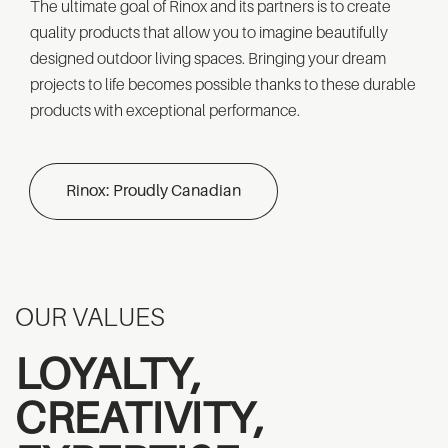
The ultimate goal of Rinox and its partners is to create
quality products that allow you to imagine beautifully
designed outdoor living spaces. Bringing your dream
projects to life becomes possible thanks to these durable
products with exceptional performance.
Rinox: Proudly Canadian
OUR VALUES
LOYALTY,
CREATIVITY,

---------------

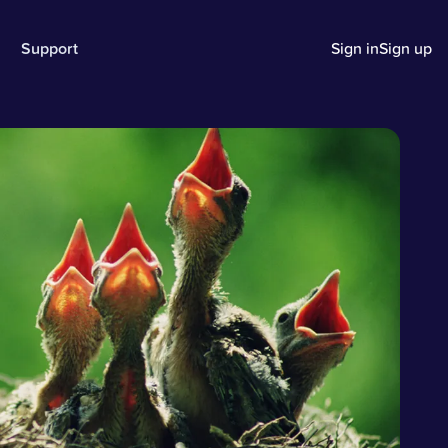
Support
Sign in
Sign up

---------------

**Exercise**
Scan the lines above, and whenever one holds the string "Rinox", copy it.

**Finished exercise**
The ultimate goal of Rinox and its partners is to create
Rinox: Proudly Canadian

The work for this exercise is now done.